## EXTRACTED MATERIAL
-*-
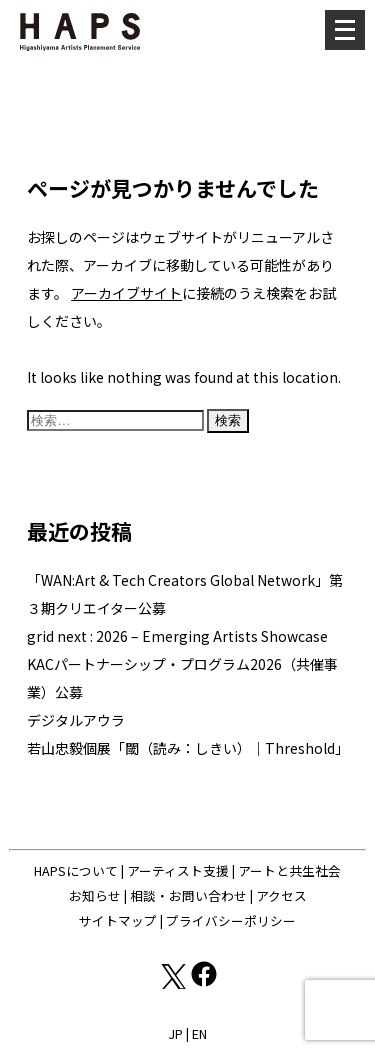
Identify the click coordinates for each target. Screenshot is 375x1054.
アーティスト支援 (178, 870)
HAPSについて (76, 870)
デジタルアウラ (76, 720)
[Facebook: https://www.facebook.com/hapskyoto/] (204, 983)
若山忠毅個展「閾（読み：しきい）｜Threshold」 (188, 748)
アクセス (281, 895)
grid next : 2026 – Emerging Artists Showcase (177, 636)
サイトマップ (118, 920)
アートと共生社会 (289, 870)
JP (175, 1033)
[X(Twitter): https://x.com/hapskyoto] (172, 983)
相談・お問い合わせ (188, 895)
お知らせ (95, 895)
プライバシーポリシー (231, 920)
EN (199, 1033)
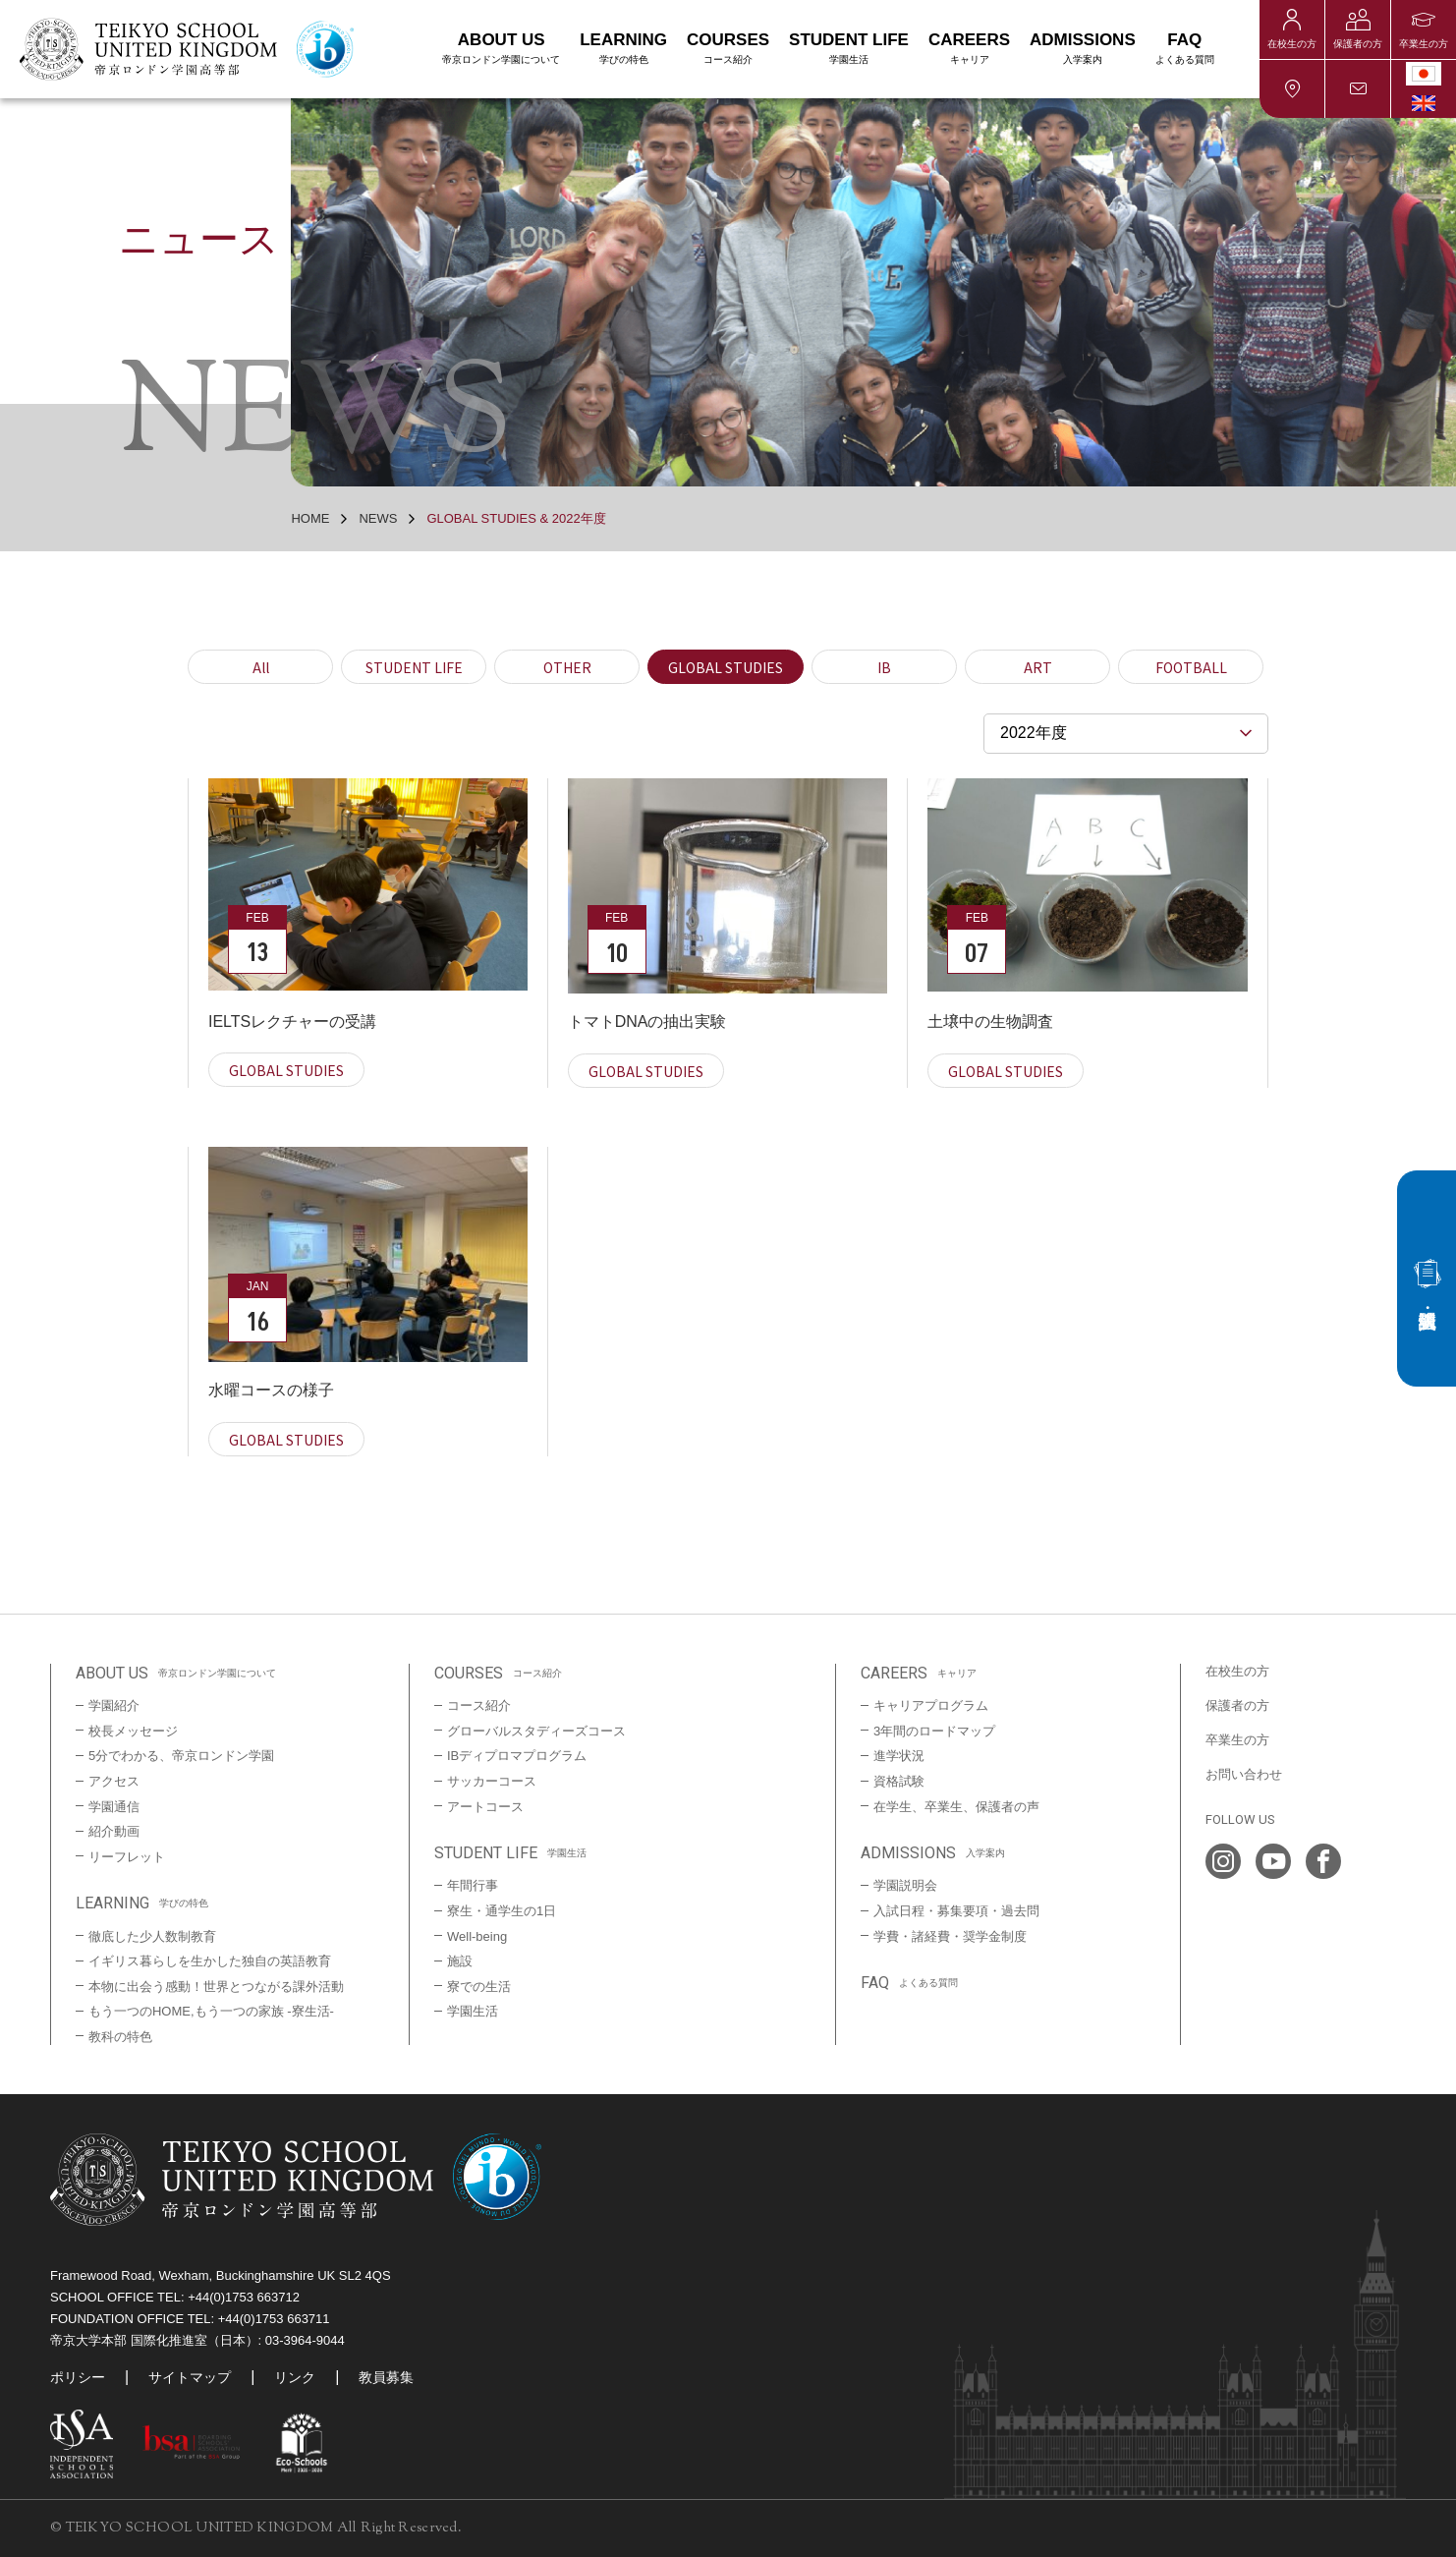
-*-
## WORK ITEM
Beginning with the line that holds "アートと共生社会 (289, 870)", return each line through the end of the records above exactly. Do not include pictures.

## FINAL ANSWER
アートと共生社会 (289, 870)
JP (175, 1033)
[X(Twitter): https://x.com/hapskyoto] (172, 983)
相談・お問い合わせ (188, 895)
お知らせ (95, 895)
プライバシーポリシー (231, 920)
EN (199, 1033)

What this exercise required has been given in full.